Over the last few years, many engineering colleges have shut shop. Do you think the market is correcting itself (in the 1990s, when engineering colleges mushroomed, India needed a lot of engineers)?

At that time we needed a lot of engineers (as we do now), but what got produced were not engineers, but graduates with engineering degrees, many of whom didn’t have the skills demanded by the industry. Now, quality correction is happening—colleges that cannot produce ‘engineers’ are shutting down.

Will the pandemic change the way engineering education is delivered?

Earlier, universities focused on training students in core technical skills via face-to-face classroom sessions, while the more difficult social and contextual skills were left to extracurricular activities like professional development programmes and student clubs etc.
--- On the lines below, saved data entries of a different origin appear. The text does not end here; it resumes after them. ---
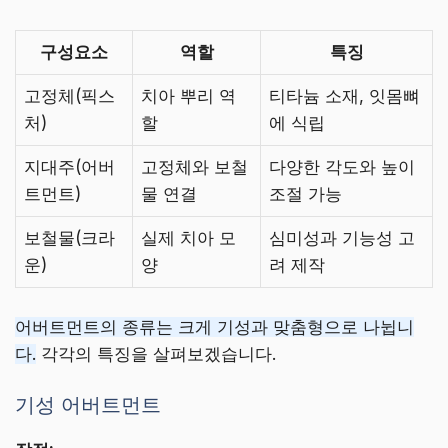
구성요소
역할
특징
고정체(픽스
치아 뿌리 역
티타늄 소재, 잇몸뼈
처)
할
에 식립
지대주(어버
고정체와 보철
다양한 각도와 높이
트먼트)
물 연결
조절 가능
보철물(크라
실제 치아 모
심미성과 기능성 고
운)
양
려 제작
어버트먼트의 종류는 크게 기성과 맞춤형으로 나뉩니
다.
각각의 특징을 살펴보겠습니다.
기성 어버트먼트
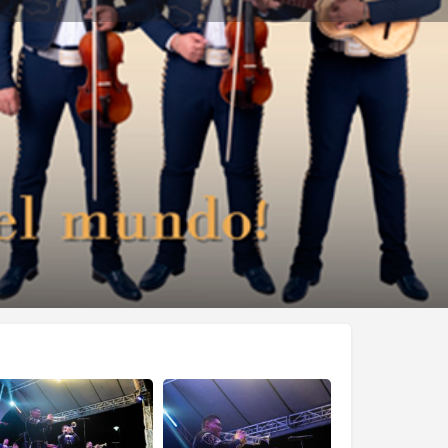
s
Eventos
0
ones
Reportar
Compartir
Open 24h today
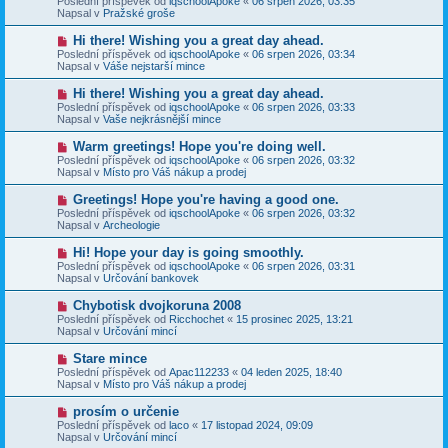
Poslední příspěvek od
iqschoolApoke
«
06 srpen 2026, 03:35
í
v
e
Napsal v
Pražské groše
s
ý
k
p
p
N
Hi there! Wishing you a great day ahead.
ě
ř
o
v
Poslední příspěvek od
iqschoolApoke
«
06 srpen 2026, 03:34
í
v
e
Napsal v
Váše nejstarší mince
s
ý
k
p
p
N
Hi there! Wishing you a great day ahead.
ě
ř
o
v
Poslední příspěvek od
iqschoolApoke
«
06 srpen 2026, 03:33
í
v
e
Napsal v
Vaše nejkrásnější mince
s
ý
k
p
p
N
Warm greetings! Hope you're doing well.
ě
ř
o
v
Poslední příspěvek od
iqschoolApoke
«
06 srpen 2026, 03:32
í
v
e
Napsal v
Místo pro Váš nákup a prodej
s
ý
k
p
p
N
Greetings! Hope you're having a good one.
ě
ř
o
v
Poslední příspěvek od
iqschoolApoke
«
06 srpen 2026, 03:32
í
v
e
Napsal v
Archeologie
s
ý
k
p
p
N
Hi! Hope your day is going smoothly.
ě
ř
o
v
Poslední příspěvek od
iqschoolApoke
«
06 srpen 2026, 03:31
í
v
e
Napsal v
Určování bankovek
s
ý
k
p
p
N
Chybotisk dvojkoruna 2008
ě
ř
o
v
Poslední příspěvek od
Ricchochet
«
15 prosinec 2025, 13:21
í
v
e
Napsal v
Určování mincí
s
ý
k
p
p
N
Stare mince
ě
ř
o
v
Poslední příspěvek od
Apac112233
«
04 leden 2025, 18:40
í
v
e
Napsal v
Místo pro Váš nákup a prodej
s
ý
k
p
p
N
prosím o určenie
ě
ř
o
v
Poslední příspěvek od
laco
«
17 listopad 2024, 09:09
í
v
e
Napsal v
Určování mincí
s
ý
k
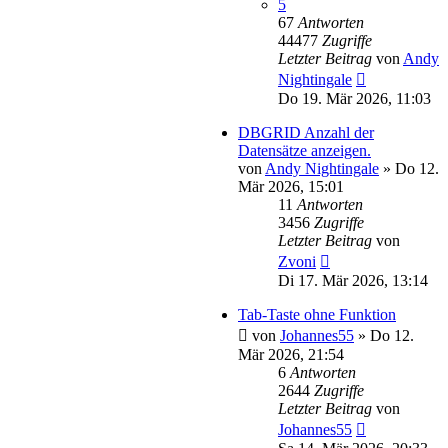
5
67
Antworten
44477
Zugriffe
Letzter Beitrag
von
Andy
Nightingale
Do 19. Mär 2026, 11:03
DBGRID Anzahl der
Datensätze anzeigen.
von
Andy Nightingale
»
Do 12.
Mär 2026, 15:01
11
Antworten
3456
Zugriffe
Letzter Beitrag
von
Zvoni
Di 17. Mär 2026, 13:14
Tab-Taste ohne Funktion
von
Johannes55
»
Do 12.
Mär 2026, 21:54
6
Antworten
2644
Zugriffe
Letzter Beitrag
von
Johannes55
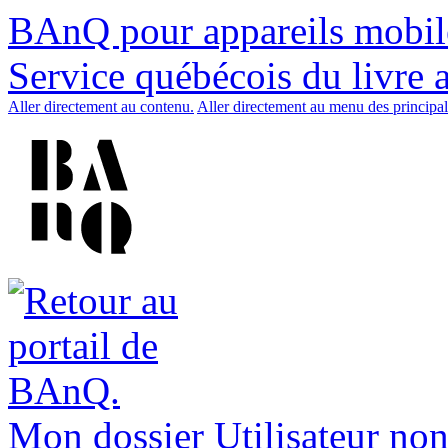
BAnQ pour appareils mobil
Service québécois du livre 
Aller directement au contenu.
Aller directement au menu des principal
Mon dossier
Utilisateur non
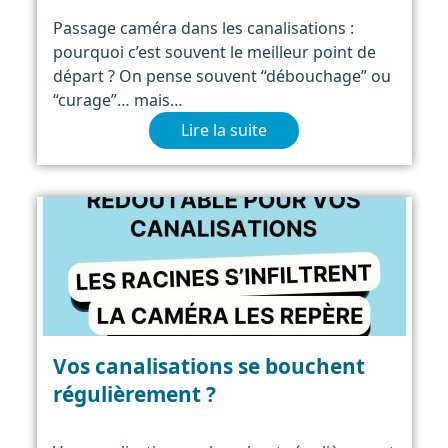
Passage caméra dans les canalisations :
pourquoi c’est souvent le meilleur point de
départ ? On pense souvent “débouchage” ou
“curage”… mais…
Lire la suite
Vos canalisations se bouchent
régulièrement ?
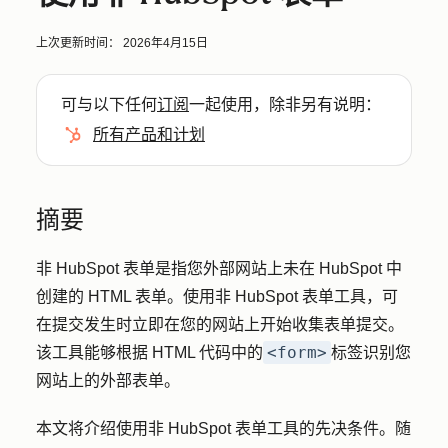
上次更新时间：
2026年4月15日
可与以下任何
订阅
一起使用，除非另有说明：
所有产品和计划
摘要
非 HubSpot 表单是指您外部网站上未在 HubSpot 中
创建的 HTML 表单。使用非 HubSpot 表单工具，可
在提交发生时立即在您的网站上开始收集表单提交。
<form>
该工具能够根据 HTML 代码中的
标签识别您
网站上的外部表单。
本文将介绍使用非 HubSpot 表单工具的先决条件。随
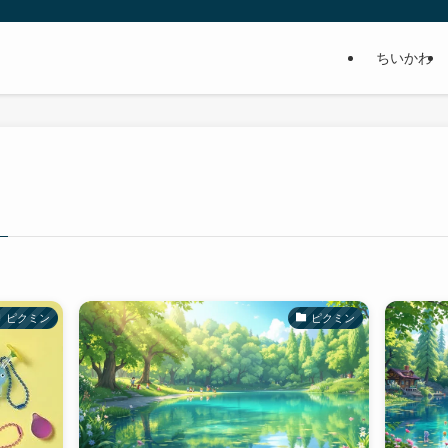
ちいかわ
ピクミン
ピクミン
What is going to happen is students will get into a personal learning cloud; it could be curated courses provided by edtech players or by universities themselves. This will turn the university system upside down, i.e. core technical skills will be taught using a personal learning crowd, and the more difficult skills (such as interpretation skills, social skills, application skills and communication skills) will be taught face to face. My prediction is that, in about 10 years, universities will play a completely different role than what they are playing right now.

Can engineering education be effectively taught in vernacular languages? Do we have good teachers for that?
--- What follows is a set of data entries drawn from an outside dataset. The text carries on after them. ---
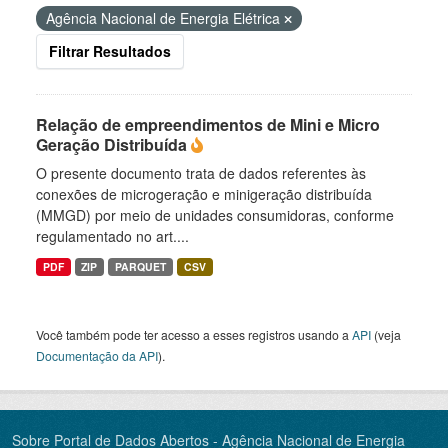
Agência Nacional de Energia Elétrica
Filtrar Resultados
Relação de empreendimentos de Mini e Micro
Geração Distribuída
O presente documento trata de dados referentes às
conexões de microgeração e minigeração distribuída
(MMGD) por meio de unidades consumidoras, conforme
regulamentado no art....
PDF
ZIP
PARQUET
CSV
Você também pode ter acesso a esses registros usando a
API
(veja
Documentação da API
).
Sobre Portal de Dados Abertos - Agência Nacional de Energia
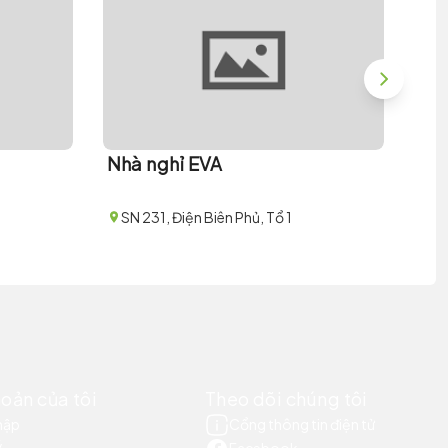
Nhà nghỉ EVA
Nhà
SN 231, Điện Biên Phủ, Tổ 1
SN
hoản của tôi
Theo dõi chúng tôi
hập
Cổng thông tin điện tử
ý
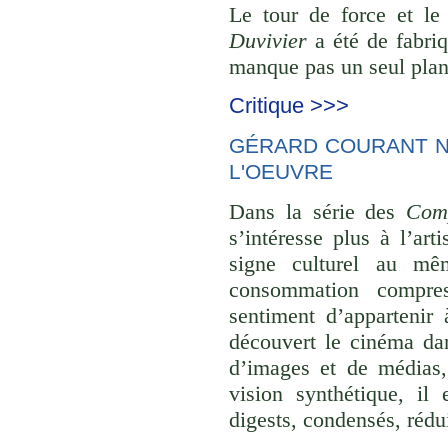
Le tour de force et l
Duvivier
a été de fabriq
manque pas un seul plan 
Critique >>>
GÉRARD COURANT NE
L'OEUVRE
Dans la série des
Comp
s’intéresse plus à l’ar
signe culturel au mê
consommation compre
sentiment d’appartenir 
découvert le cinéma dan
d’images et de médias,
vision synthétique, il
digests, condensés, rédu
Forget vernacular, we are grappling with the lack of good teachers even in English language in engineering colleges. We need a roadmap on how to get good teachers into engineering colleges, get better students into the teaching profession, making the profession more lucrative, and so on.
As far as learning in vernacular languages is concerned, let’s focus on the end-goal, not the medium. There are a large number of students from the hinterland who are very good in science and mathematics, but not in English. When they switch to English, many of them initially fail, not because they don’t understand science and mathematics, but because they have to learn a new language along with core engineering. Why give them an additional burden of learning a language at that point in their academic journey? If you go to Germany, for instance, you are not going to learn engineering in English!
The idea here is, let them learn engineering first, language can be done later.
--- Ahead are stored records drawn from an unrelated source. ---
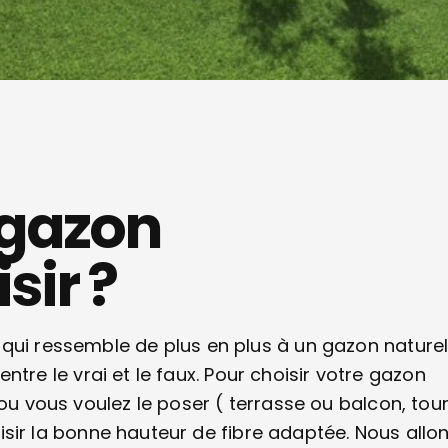
?
 gazon
sir ?
ui ressemble de plus en plus à un gazon naturel. 
 entre le vrai et le faux. Pour choisir votre gazon
 ou vous voulez le poser ( terrasse ou balcon, tou
hoisir la bonne hauteur de fibre adaptée. Nous allo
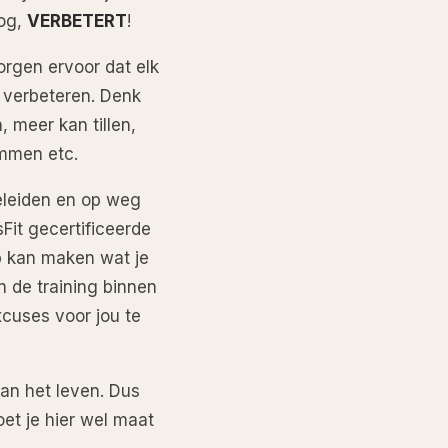
nog,
VERBETERT
!
zorgen ervoor dat elk
en verbeteren. Denk
, meer kan tillen,
immen etc.
eleiden en op weg
sFit gecertificeerde
op kan maken wat je
n de training binnen
xcuses voor jou te
an het leven. Dus
oet je hier wel maat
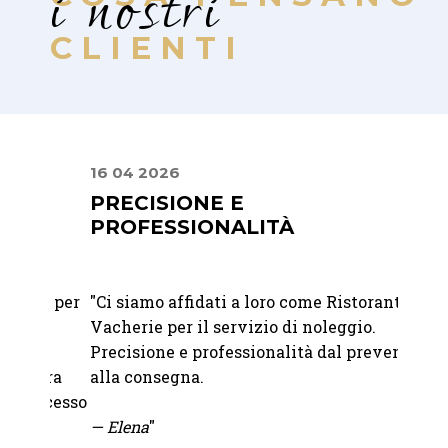
i nostri
CLIENTI
16 04 2026
22 07
PRECISIONE E
MIS
PROFESSIONALITÀ
PER
RAF
t per
"
Ci siamo affidati a loro come Ristorante La
"Abbia
Vacherie per il servizio di noleggio.
Franc
Precisione e professionalità dal preventivo
Abbiam
era
alla consegna.
nostro
ccesso
bicchi
— Elena
"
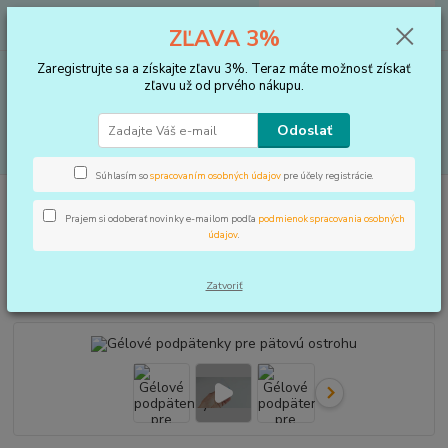
0
ks
+421 910 183 254
EUR
za
0 €
ZĽAVA 3%
(Po-Pia, 8-16 hod.)
Zaregistrujte sa a získajte zľavu 3%. Teraz máte možnosť získať
Menu
zľavu už od prvého nákupu.
Odoslať
Hľadať
Súhlasím so
spracovaním osobných údajov
pre účely registrácie.
Úvod
VLOŽKY DO TOPÁNOK, KOREKTORY
Podpätenky a pätičky
Gélové podpätenky pre pätovú ostrohu
Prajem si odoberať novinky e-mailom podľa
podmienok spracovania osobných
údajov
.
Gélové podpätenky pre pätovú
ostrohu
Zatvoriť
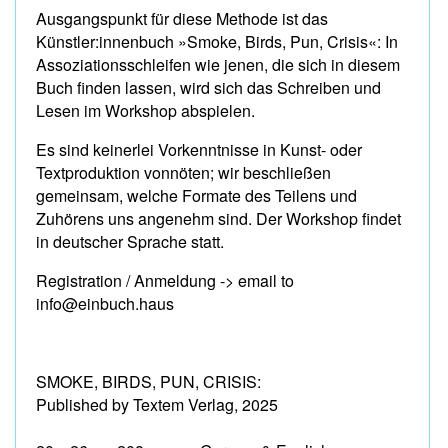
Ausgangspunkt für diese Methode ist das
Künstler:innenbuch »Smoke, Birds, Pun, Crisis«: In
Assoziationsschleifen wie jenen, die sich in diesem
Buch finden lassen, wird sich das Schreiben und
Lesen im Workshop abspielen.
Es sind keinerlei Vorkenntnisse in Kunst- oder
Textproduktion vonnöten; wir beschließen
gemeinsam, welche Formate des Teilens und
Zuhörens uns angenehm sind. Der Workshop findet
in deutscher Sprache statt.
Registration / Anmeldung -> email to
info@einbuch.haus
SMOKE, BIRDS, PUN, CRISIS:
Published by Textem Verlag, 2025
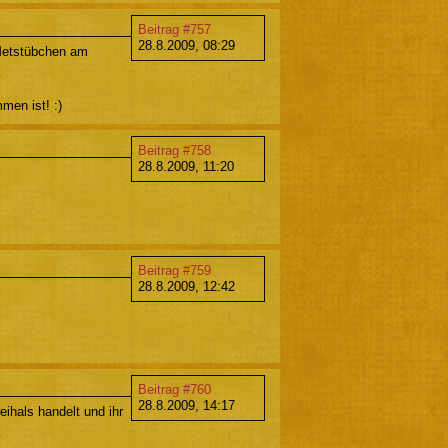
Beitrag #757
28.8.2009, 08:29
 Metstübchen am
men ist! :)
Beitrag #758
28.8.2009, 11:20
Beitrag #759
28.8.2009, 12:42
Beitrag #760
28.8.2009, 14:17
eihals handelt und ihr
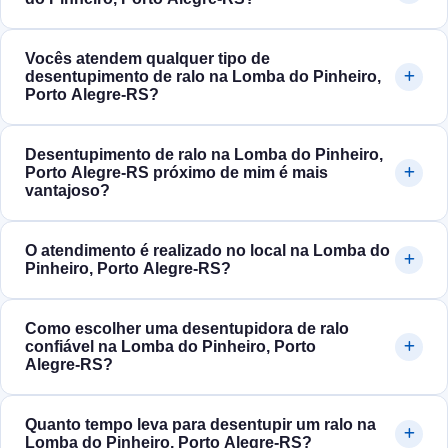
Vocês atendem qualquer tipo de
desentupimento de ralo na Lomba do Pinheiro,
Porto Alegre‑RS?
Desentupimento de ralo na Lomba do Pinheiro,
Porto Alegre‑RS próximo de mim é mais
vantajoso?
O atendimento é realizado no local na Lomba do
Pinheiro, Porto Alegre‑RS?
Como escolher uma desentupidora de ralo
confiável na Lomba do Pinheiro, Porto
Alegre‑RS?
Quanto tempo leva para desentupir um ralo na
Lomba do Pinheiro, Porto Alegre‑RS?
But isn’t the knowledge of English an advantage for Indians?

What I am saying is that a student should be allowed to learn engineering in the language he or she is comfortable with. The medium should not be a challenge. At the same time, the language of business globally is English and it may give an advantage to a person in the long run, but then the language can also be learnt after one has excelled in engineering. Let students have the independence to learn engineering in the language of their choice.

Do teachers in India have access to adequate upskilling programmes?

That’s where our organisation fits in. We work with universities and look at areas they can excel in. For example, an advice we always give to universities is don’t be just be an engineering institution, but be known for something unique. Select a niche area and build your teaching and research capability in that area.

What are your views on certain IITs not taking part in global rankings? How important are global rankings for Indian institutes?

Global rankings are important in the way how the world views and interprets you. If there are larger numbers of Indian institutes in top ranks globally, the global corporate world might see students from those institutes in a different way.

Top Indian engineering colleges also should launch MOOCs to attract more global students to Indian shores without them having to visit here physically. It will give our colleges greater global outreach. But for this our engineering colleges need to have more autonomy—the NEP 2020 is a great step towards that.

One advantage Indian engineering colleges have over their global counterparts is there is a lot of application of engineering to solve large-scale societal challenges, which may not be the case with certain global engineering colleges.